Sometimes that works out.

Best defender on my kids' U8 and U9 teams switched to tennis --

https://en.wikipedia.org/wiki/Bradley_Klahn


----------



## Overlap (Jan 21, 2019)

espola said:


> Sometimes that works out.
> 
> Best defender on my kids' U8 and U9 teams switched to tennis --
> 
> https://en.wikipedia.org/wiki/Bradley_Klahn


same here, one of the kids 5-6 years ago, left and a few years later, became the HS tennis captain and is killing it on the court, terrific kid, was just really slow at the time


----------



## espola (Jan 21, 2019)

Overlap said:


> same here, one of the kids 5-6 years ago, left and a few years later, became the HS tennis captain and is killing it on the court, terrific kid, was just really slow at the time


Bradley was so good by the time he was in high school that he was gone all the time at tournaments all over the country.  Then in his Senior year he already had a full ride from Stanford, so he took a break from travel to play on the HS team with his friends.  He didn't come close to losing a singles or doubles match all season.


----------



## Paul Spacey (Jan 22, 2019)

Some VERY funny responses in this thread...funny but at the same time worrying that they are actually used as 'excuses' by coaches or whoever delivers the bad news.

I posted this new article the other day to help parents (and perhaps coaches) appreciate that being 'dropped' from a team doesn't have to be the end of the world, as long as the news is delivered honestly and respectfully. 

https://www.fcengland.com/news_article/show/986861


----------



## Grace T. (Jan 22, 2019)

Paul Spacey said:


> Some VERY funny responses in this thread...funny but at the same time worrying that they are actually used as 'excuses' by coaches or whoever delivers the bad news.
> 
> I posted this new article the other day to help parents (and perhaps coaches) appreciate that being 'dropped' from a team doesn't have to be the end of the world, as long as the news is delivered honestly and respectfully.
> 
> https://www.fcengland.com/news_article/show/986861



The article assumes that the coaches have the best interest of the player in mind.  That it's actually about development.  But it's not always [usually?] the case.  The coaches (being judged on wins/losses for a variety of reasons we've previously discussed on these forums) are looking for upgrades-- the so-called "impact" players they advertise for on the soccer announcement board.  They are in particular looking for upgrades in the striker, AM, CB, and keeper positions because those players have a disproportionate impact on the game.  

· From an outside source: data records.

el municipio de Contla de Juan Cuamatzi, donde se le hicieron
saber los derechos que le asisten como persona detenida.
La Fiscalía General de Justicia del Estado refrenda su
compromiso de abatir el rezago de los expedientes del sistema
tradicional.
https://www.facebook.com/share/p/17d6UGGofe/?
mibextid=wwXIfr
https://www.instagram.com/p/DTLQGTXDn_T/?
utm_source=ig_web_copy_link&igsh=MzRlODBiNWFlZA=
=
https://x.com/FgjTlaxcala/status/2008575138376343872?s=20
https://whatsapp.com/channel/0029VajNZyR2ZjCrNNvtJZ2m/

But let's assume, arguendo, it really is about the weaker third of the team.  If it were about development, then the system would have periodic evaluations where the weaknesses of players are identified in the bottom third and the club would work to rectify it....as it is now, it's up to the player and parent to fix things (why such an active privates market exists in the US) and in some cases even figure out what the coach wants because some coaches get defensive when approached or challenged for information for why Billy is benched.  Some players maybe shouldn't have been selected for the team, but perhaps the coach now regrets his decision or perhaps needed the roster filled out to make expenses.  And if the player still isn't progressing after the season, and the time comes for a decision that the player should play on another team, efforts would be made within the club to put them on an appropriate tiered team (Sarah is having problems with the pacing on the A team, but let's move her to lead striker on the B team and work on those timing issues for a year, then reevaluate) after a discussion with the parents (yeah I get that parents are overly sensitive too and don't want to hear it).

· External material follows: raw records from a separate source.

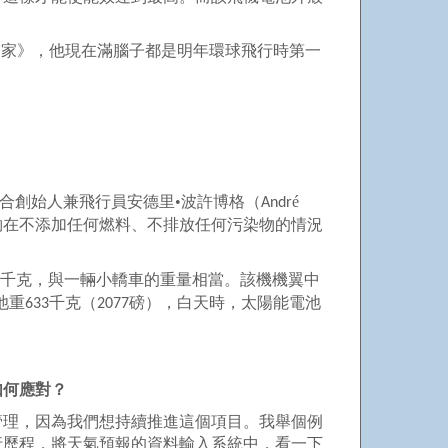
家》，他現在滿腦子都是明年環球飛行時第一
合創始人兼飛行員安德里•波許博格（
é
Andr
夠在不添加任何燃料、不排放任何污染物的情況
千克，與一輛小轎車的重量相當。該機機翼中
池重
千克（
磅），白天時，太陽能電池
633
2077
如何應對？
管理，因為我們想持續推進這個項目。我舉個例
行歷程，將天氣預報的資料輸入系統中，看一下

Two random observations also.  One, this is why what the United program is doing is a good thing....trying to come up with multiple levels so that every kid has an appropriate place to play.  Unfortunately, their tryout system (renamed something else now but still a tryout in all but name) and yearly reshuffling of coaches and teams prevents any real progress on that front.  Some of the larger clubs with ABCD teams also do this, but sometimes the cash grab gets in the way, as does the tiered system

Second, the pressure for teams to move up in tiers also doesn't help.  Take the case of my son's former team.  Finished second in their bronze division this year.  Offered a choice of promotion, and shockingly accepted it.  In competitions against the top team in the bracket, this team was often just shut out.  Against silvers, both tournaments and League Cup, the team folded easily.  By all metrics, for the sake of the players, they'd be best being the top bronze team in the bracket.  But the club feels pressure to move their teams up the silver, which will likely mean upgrades will be needed in the striker/AM/CB/keeper positions, instead of continuing the development of the players they have.  The coaches will be blamed with the team struggles at the bottom of the silver, and they'll take it out on the players.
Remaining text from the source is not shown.